### PROBLEM TO SOLVE
Your answer should repeat exactly the lines from the one holding "Уроки фотошопа (451, 1015)" through the end of the data, and it should contain no pictures.

--- INPUT MATERIAL ---

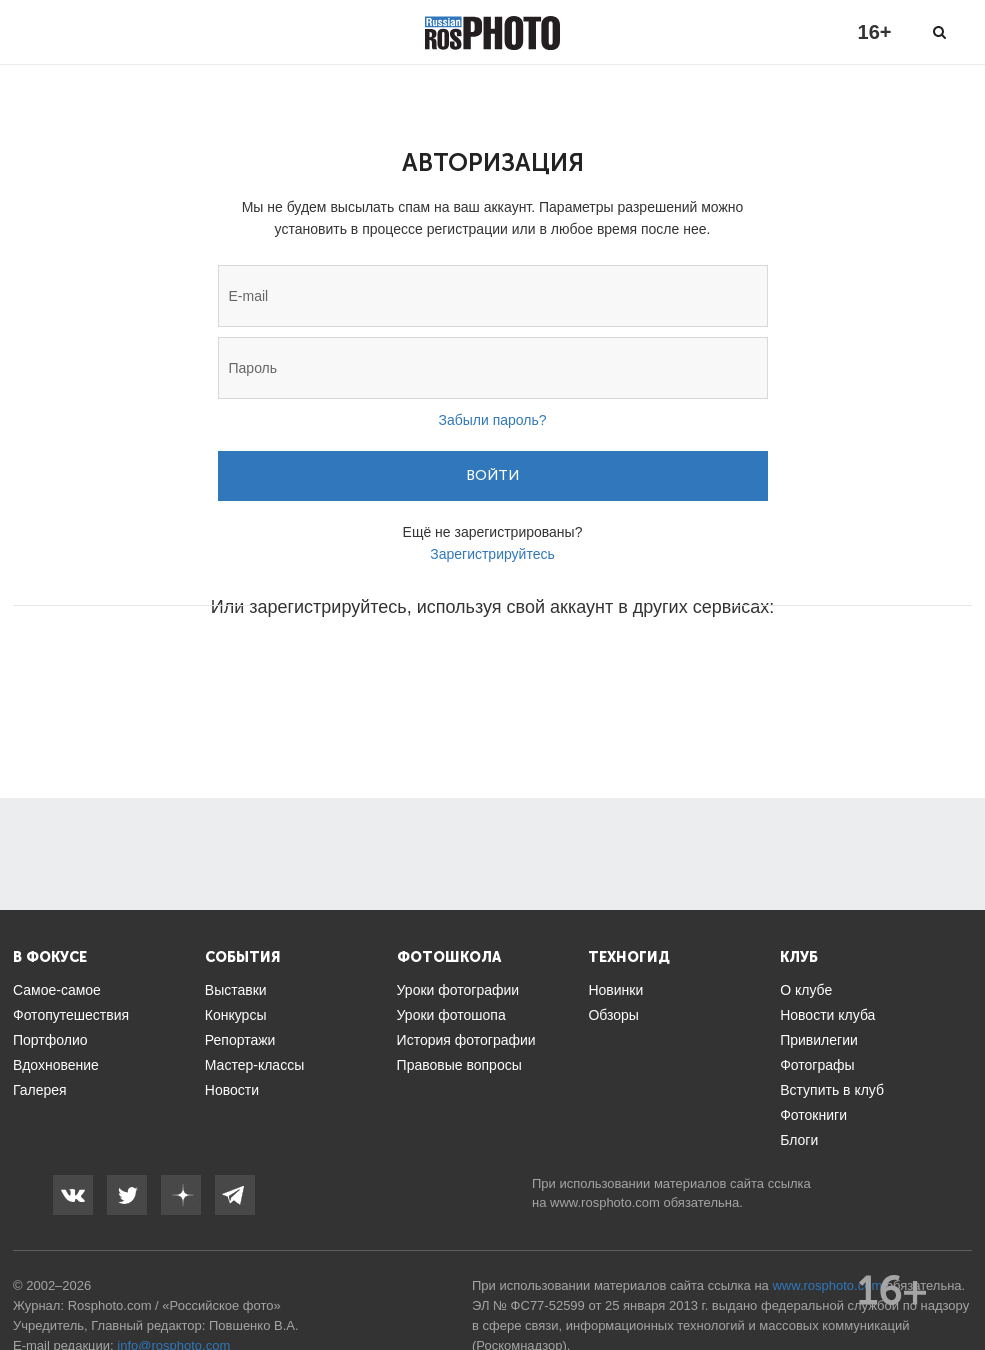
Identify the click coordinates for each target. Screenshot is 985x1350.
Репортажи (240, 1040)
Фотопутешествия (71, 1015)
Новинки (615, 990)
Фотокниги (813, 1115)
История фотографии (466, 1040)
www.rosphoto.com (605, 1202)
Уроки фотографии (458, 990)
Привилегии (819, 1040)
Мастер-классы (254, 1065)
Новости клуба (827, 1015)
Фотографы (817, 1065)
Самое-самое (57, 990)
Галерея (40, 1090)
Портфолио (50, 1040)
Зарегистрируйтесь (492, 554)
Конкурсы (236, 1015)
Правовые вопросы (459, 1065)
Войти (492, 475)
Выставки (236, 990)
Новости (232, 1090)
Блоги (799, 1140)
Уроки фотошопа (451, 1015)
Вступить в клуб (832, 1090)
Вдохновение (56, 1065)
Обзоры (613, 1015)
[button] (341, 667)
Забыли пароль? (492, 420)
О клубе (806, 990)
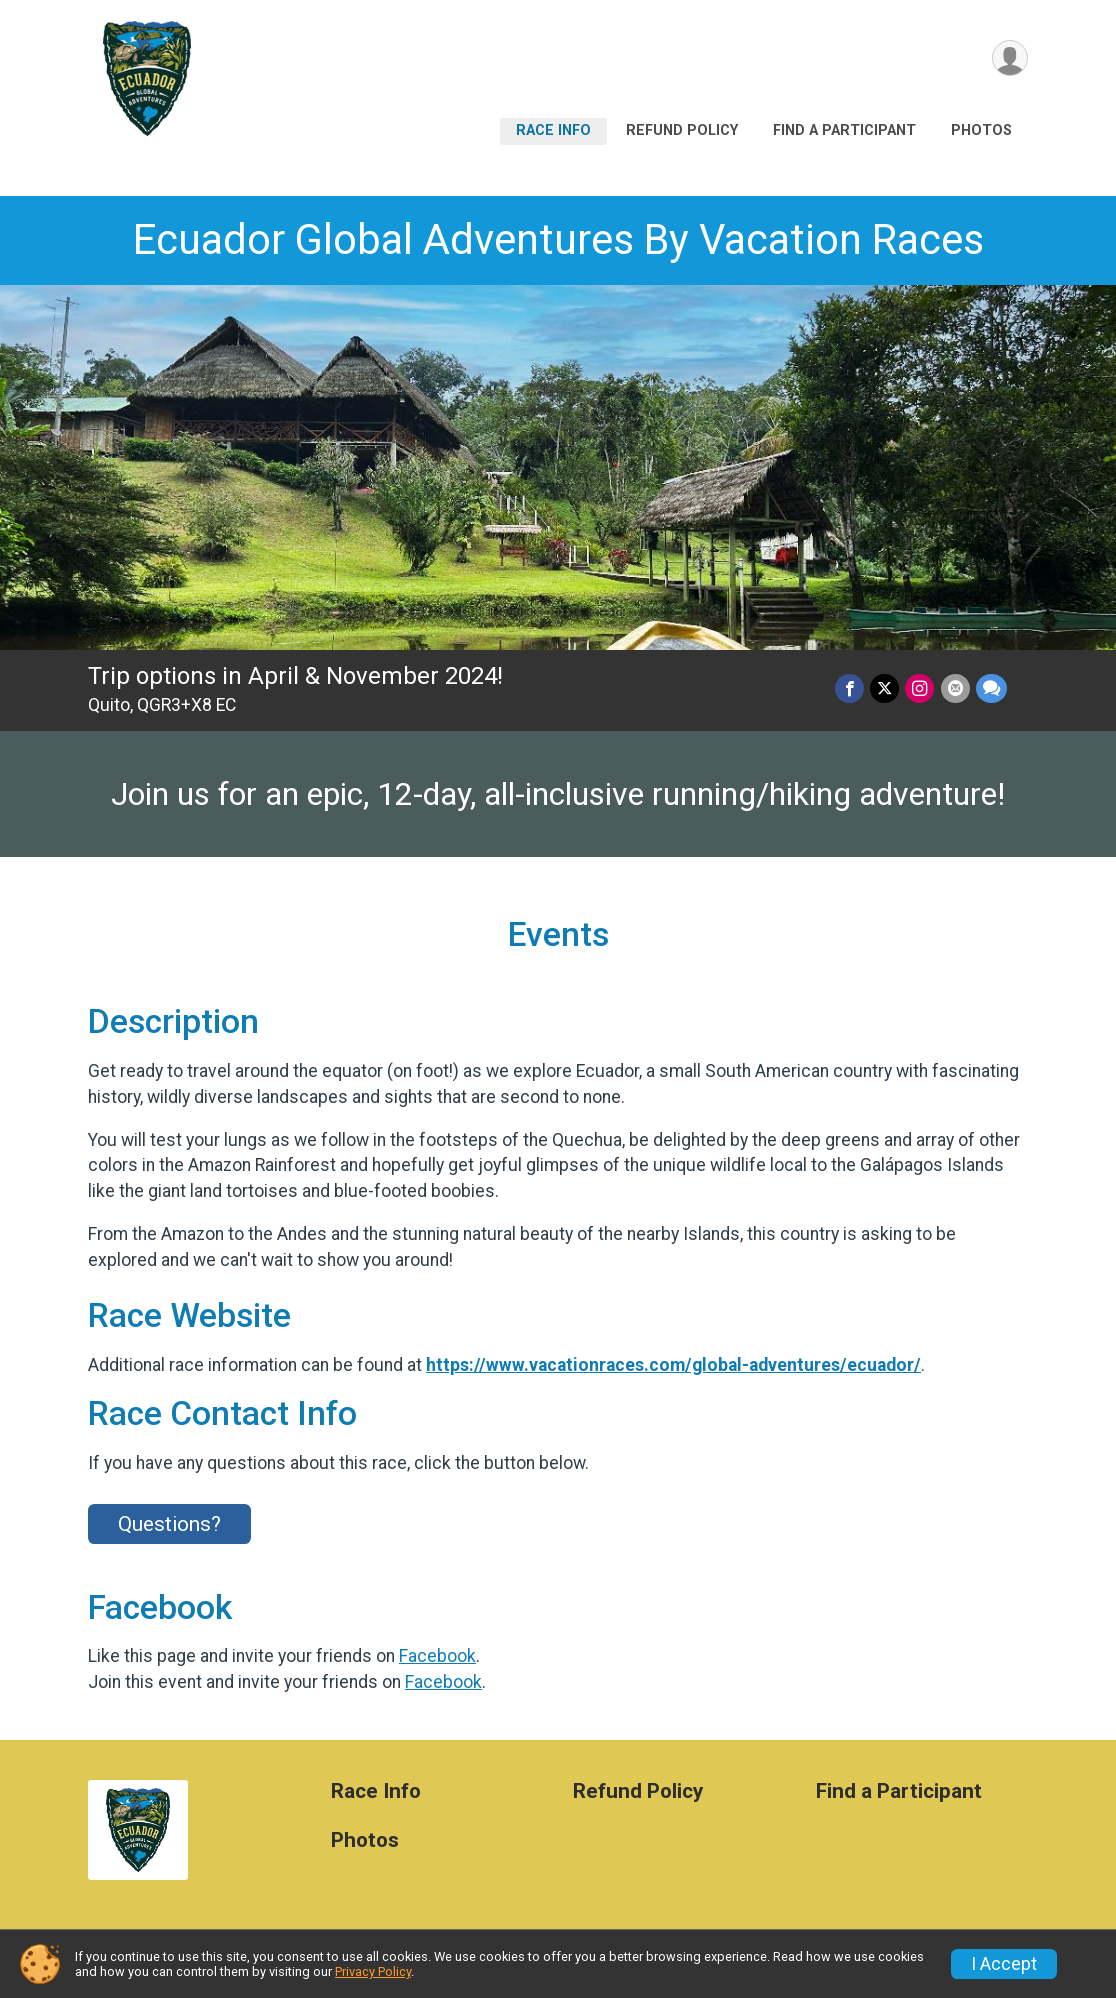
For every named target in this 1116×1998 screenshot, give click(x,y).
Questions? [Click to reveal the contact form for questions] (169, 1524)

---

### RESULT
Уроки фотошопа (451, 1015)
Вступить в клуб (832, 1090)
Вдохновение (56, 1065)
Обзоры (613, 1015)
[button] (341, 667)
Забыли пароль? (492, 420)
О клубе (806, 990)
For every named target in this 1116×1998 screenshot, give click(x,y).
Questions? [Click to reveal the contact form for questions] (169, 1524)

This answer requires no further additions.